Obviously that’s acceptable to you, so I know you’re cool with it. I’m gonna go back to dreamland. Nothing you say is important or relevant to me anyhow.
I get that you are determined to put me down because reversing course now would make you wrong, and you’d rather block your ears than ever admit you might have punched the wrong person—but, to assume that people not paying attention in a meeting have an actual, diagnosable, “mental disorder” is really rude to the people who actually do live with those problems.
You really should be ashamed of yourself. Ignoring your peers. Criticizing people who want you to treat others well. Throwing around “mental disorders” with reckless abandon.
In this entire thread I’ve not called anyone a name, but you sir or madam, have earned it. You are an asshole.
…what? How did you even assume all of that from two comments? You sure you’re replying to me and not to the strawman in your head? I haven’t said a single one of the things you’re accusing me of.
Someone is an asshole for accurately describing an adhd symptom?? Lol. I have adhd and my most debilitating symptom is zoning out. You are actually insulting adhd people AND trying to claim moral superiority. Hilarious.

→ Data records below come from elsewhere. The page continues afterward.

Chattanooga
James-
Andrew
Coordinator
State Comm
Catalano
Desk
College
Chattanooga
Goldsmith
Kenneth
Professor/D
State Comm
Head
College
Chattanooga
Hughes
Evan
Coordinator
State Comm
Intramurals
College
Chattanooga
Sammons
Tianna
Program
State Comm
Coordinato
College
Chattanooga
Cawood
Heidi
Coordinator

It took a lot of back and forth for them to finally bring that up. They were using it as a weapon, which is in appropriate. They weren’t bringing it up as an exception.
I get it. You see all the downvotes, don’t read any of the comments that led up to this one, pick the one thing that impacts you, and make it all about yourself.
There is no moral superiority here. No one is winning anything. No one is a better person.
I’ll go back to my original statement before blocking you as well:
Some people are not able to work from home. Some people don’t pay attention during meetings. If you have a disability that impacts your ability to focus, that’s something you can handle with your coworkers. However, if you are, as they say, a “normal person,” (funny you were ok with that, I wasn’t) you should give your peers respect and pay attention.
I appreciate your comment. I wasn’t trying to be all “you should work, kids these days!” Or anything like that. Obviously I could have just ignored them, but sometimes we gotta die on the hill.
I think a lot of people don’t have a good working environment, and this hit home for them.
I get that people space out. Everyone does it at some point. My takeaway from all this is that I’m really glad I work with a group of people who respect each other and really want to help their fellow coworkers do the job they’ve been paid to do, so we all can pay rent.
I read it as a wild and free traveling cowboy, tricked by a sneaky man dressed as a rabbit. The rabbit-man invites him to a zoom call which in this world is inescable, bringing him to his fate as the boring businessman man in the last panel.